In this final installment of my smart home deep dive on Matter and Thread, I cover a ton of practical advice on how to set yourself up for success with Matter. Even if you aren’t using Home Assistant and are entirely into Apple Home, Google Home, etc. the last section on mDNS tips can be killer for solving your Matter issues.
You can check out the other posts in this series:
- What is Matter?
- What is Thread?
- The Thread Network Mess
- Thread IPv6 Addressing
- What is Multicast?
- Discovering Your Matter Devices with mDNS
- Decoding Home Assistant IPv6 Addresses
- Exploring IPv6 Routing Details
- Home Assistant Matter IPv6 Routing Failover
Part 3: Smart Home Matter and Thread Deep Dive
- Home Assistant Deployment Model for Matter
- Home Assistant Matter Controller Logs
- Proxmox IPv6 Tips
- mDNS Networking Tips
Home Assistant Deployment Model for Matter
If you want to use Matter devices with Home Assistant I would STRONGLY urge you to only consider using HAOS and no other deployment models such as container, supervised or core. And if you really want the solution with the least risk, don’t throw in a hypervisor in the mix. Run HAOS bare metal on your favorite mini PC, used thin client, etc. Check out my article Hands On: Beelink Mini-PCs for Proxmox, Home Assistant and Plex for mini-PC ideas.
Why only use HAOS? HAOS has kernel level tweaks in the networking stack to ensure the best possible mDNS and IPv6 routing experience. As shown with the IPv6 failover bug in HASO 11.0 and earlier, having kernel level optimization is key.

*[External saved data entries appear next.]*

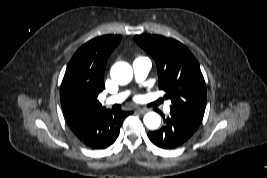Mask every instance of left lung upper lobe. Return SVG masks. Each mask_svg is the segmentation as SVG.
Wrapping results in <instances>:
<instances>
[{"instance_id": "left-lung-upper-lobe-1", "label": "left lung upper lobe", "mask_w": 267, "mask_h": 178, "mask_svg": "<svg viewBox=\"0 0 267 178\" xmlns=\"http://www.w3.org/2000/svg\"><path fill=\"white\" fill-rule=\"evenodd\" d=\"M134 39L154 58L159 89L171 100V113L198 129L206 108V85L193 54L172 38L136 35Z\"/></svg>"}]
</instances>
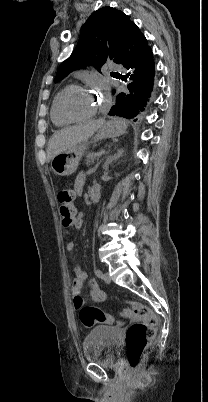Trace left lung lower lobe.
I'll return each mask as SVG.
<instances>
[{
  "instance_id": "obj_1",
  "label": "left lung lower lobe",
  "mask_w": 208,
  "mask_h": 402,
  "mask_svg": "<svg viewBox=\"0 0 208 402\" xmlns=\"http://www.w3.org/2000/svg\"><path fill=\"white\" fill-rule=\"evenodd\" d=\"M116 63L127 70L129 84L124 92L115 94L111 116L134 118L143 110L153 89L155 75L152 49L145 36L133 23ZM115 93V91H114Z\"/></svg>"
}]
</instances>
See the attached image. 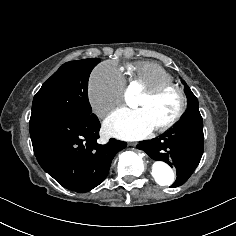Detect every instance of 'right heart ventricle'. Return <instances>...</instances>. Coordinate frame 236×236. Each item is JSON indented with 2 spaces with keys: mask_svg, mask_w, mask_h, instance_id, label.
Masks as SVG:
<instances>
[{
  "mask_svg": "<svg viewBox=\"0 0 236 236\" xmlns=\"http://www.w3.org/2000/svg\"><path fill=\"white\" fill-rule=\"evenodd\" d=\"M125 70L131 85L137 86L141 91L174 81L172 74L166 68L154 62L128 63Z\"/></svg>",
  "mask_w": 236,
  "mask_h": 236,
  "instance_id": "e07e8e85",
  "label": "right heart ventricle"
}]
</instances>
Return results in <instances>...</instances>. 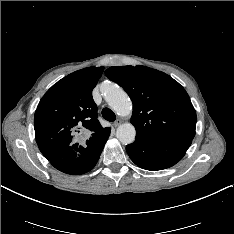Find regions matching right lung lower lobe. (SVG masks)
I'll return each mask as SVG.
<instances>
[{
	"mask_svg": "<svg viewBox=\"0 0 234 234\" xmlns=\"http://www.w3.org/2000/svg\"><path fill=\"white\" fill-rule=\"evenodd\" d=\"M110 135V130L101 135L95 142L78 157L70 161L52 162L51 164L61 172L78 175L90 171L97 163L103 147Z\"/></svg>",
	"mask_w": 234,
	"mask_h": 234,
	"instance_id": "obj_1",
	"label": "right lung lower lobe"
}]
</instances>
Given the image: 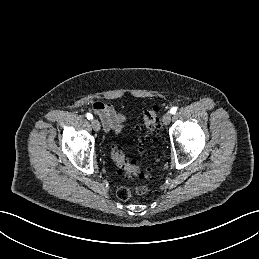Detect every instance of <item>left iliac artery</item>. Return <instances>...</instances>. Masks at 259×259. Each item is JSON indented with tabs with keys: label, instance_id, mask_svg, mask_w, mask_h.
<instances>
[{
	"label": "left iliac artery",
	"instance_id": "left-iliac-artery-1",
	"mask_svg": "<svg viewBox=\"0 0 259 259\" xmlns=\"http://www.w3.org/2000/svg\"><path fill=\"white\" fill-rule=\"evenodd\" d=\"M177 112V107H172L171 109H170V113L171 114H175Z\"/></svg>",
	"mask_w": 259,
	"mask_h": 259
}]
</instances>
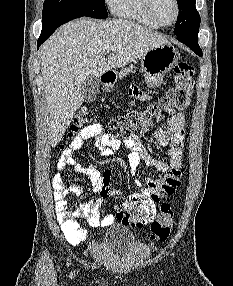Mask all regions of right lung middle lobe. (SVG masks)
Listing matches in <instances>:
<instances>
[{
  "mask_svg": "<svg viewBox=\"0 0 233 286\" xmlns=\"http://www.w3.org/2000/svg\"><path fill=\"white\" fill-rule=\"evenodd\" d=\"M64 12L74 13L81 17L100 19L108 17L104 0H45L42 13L43 22Z\"/></svg>",
  "mask_w": 233,
  "mask_h": 286,
  "instance_id": "dd1d6c3e",
  "label": "right lung middle lobe"
}]
</instances>
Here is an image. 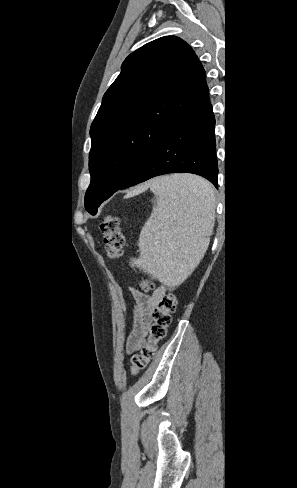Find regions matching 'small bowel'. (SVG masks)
Listing matches in <instances>:
<instances>
[{"instance_id": "c3829d8e", "label": "small bowel", "mask_w": 297, "mask_h": 488, "mask_svg": "<svg viewBox=\"0 0 297 488\" xmlns=\"http://www.w3.org/2000/svg\"><path fill=\"white\" fill-rule=\"evenodd\" d=\"M169 286L159 285L152 294L132 291L134 299L133 330L128 338V347L136 349L145 339L148 326L152 322V314L161 297L166 295Z\"/></svg>"}]
</instances>
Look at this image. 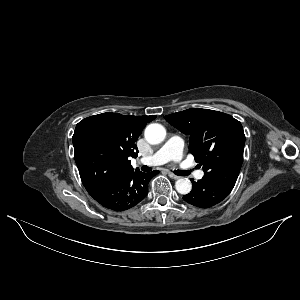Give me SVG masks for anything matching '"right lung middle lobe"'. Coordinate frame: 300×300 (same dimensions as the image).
<instances>
[{"label":"right lung middle lobe","mask_w":300,"mask_h":300,"mask_svg":"<svg viewBox=\"0 0 300 300\" xmlns=\"http://www.w3.org/2000/svg\"><path fill=\"white\" fill-rule=\"evenodd\" d=\"M72 140L75 162L84 186L120 176L117 161L95 127L77 124Z\"/></svg>","instance_id":"1"}]
</instances>
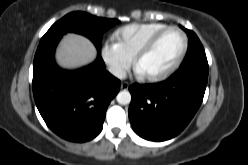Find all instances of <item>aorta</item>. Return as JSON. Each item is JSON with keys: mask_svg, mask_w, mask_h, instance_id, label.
<instances>
[{"mask_svg": "<svg viewBox=\"0 0 248 165\" xmlns=\"http://www.w3.org/2000/svg\"><path fill=\"white\" fill-rule=\"evenodd\" d=\"M116 100L121 105H127L131 102V94L129 91L123 90L117 94Z\"/></svg>", "mask_w": 248, "mask_h": 165, "instance_id": "1", "label": "aorta"}]
</instances>
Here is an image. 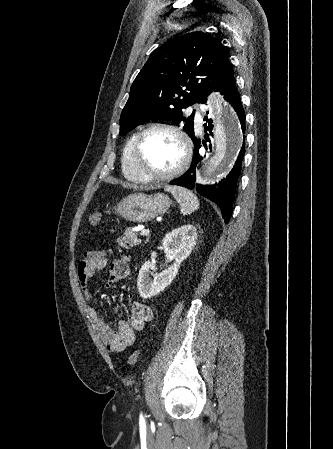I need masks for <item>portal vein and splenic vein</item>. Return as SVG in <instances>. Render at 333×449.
Here are the masks:
<instances>
[{
  "instance_id": "18ae733b",
  "label": "portal vein and splenic vein",
  "mask_w": 333,
  "mask_h": 449,
  "mask_svg": "<svg viewBox=\"0 0 333 449\" xmlns=\"http://www.w3.org/2000/svg\"><path fill=\"white\" fill-rule=\"evenodd\" d=\"M149 232H150L149 229H144V230H141L140 235L141 236H148Z\"/></svg>"
}]
</instances>
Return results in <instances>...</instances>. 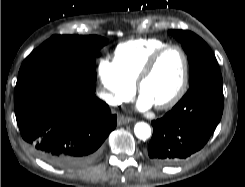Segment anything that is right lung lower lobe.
<instances>
[{"label": "right lung lower lobe", "instance_id": "1", "mask_svg": "<svg viewBox=\"0 0 245 187\" xmlns=\"http://www.w3.org/2000/svg\"><path fill=\"white\" fill-rule=\"evenodd\" d=\"M95 81L58 69L20 74L14 109L22 138L42 160L63 169L92 163L117 124L95 95Z\"/></svg>", "mask_w": 245, "mask_h": 187}]
</instances>
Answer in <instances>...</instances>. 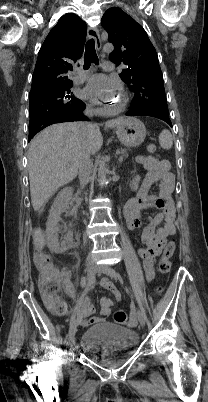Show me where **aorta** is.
Here are the masks:
<instances>
[{"label": "aorta", "instance_id": "1", "mask_svg": "<svg viewBox=\"0 0 208 402\" xmlns=\"http://www.w3.org/2000/svg\"><path fill=\"white\" fill-rule=\"evenodd\" d=\"M99 166H100V169H99V171H98V176H99L100 178H99L98 185L100 186L99 194H102V192H103V186L105 185V182H104V178H103V177H104L105 174H106V169H105V168H102V162H100Z\"/></svg>", "mask_w": 208, "mask_h": 402}]
</instances>
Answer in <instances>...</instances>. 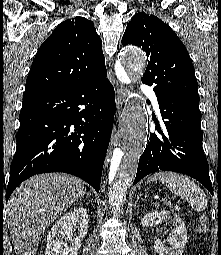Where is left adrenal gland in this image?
Wrapping results in <instances>:
<instances>
[{
	"label": "left adrenal gland",
	"mask_w": 221,
	"mask_h": 255,
	"mask_svg": "<svg viewBox=\"0 0 221 255\" xmlns=\"http://www.w3.org/2000/svg\"><path fill=\"white\" fill-rule=\"evenodd\" d=\"M139 200H141V201L144 200V199L142 198V195H141V194L137 196V201H136V202H138Z\"/></svg>",
	"instance_id": "obj_1"
}]
</instances>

Matter IPv6 routing failover went from 30+ minutes to a couple of seconds with the working kernel patch.
If you use your own OS or roll your own Docker deployment you are asking for all kinds of potential headaches that you may pull your hair out over and think Matter or Home Assistant is horrible. HAOS takes care of all that for you. Plus, hypervisors like Proxmox can interfere with IPv6 routing and even with HAOS create issues. But keep reading for my Proxmox tips if you do want to go down that path. I run HAOS on Proxmox 8 without issue.
Home Assistant Matter Controller Logs
Home Assistant has a log dedicated to Matter which you can view in the UI. You can find it at:
Settings -> System -> Logs -> Matter Server (upper right drop down menu)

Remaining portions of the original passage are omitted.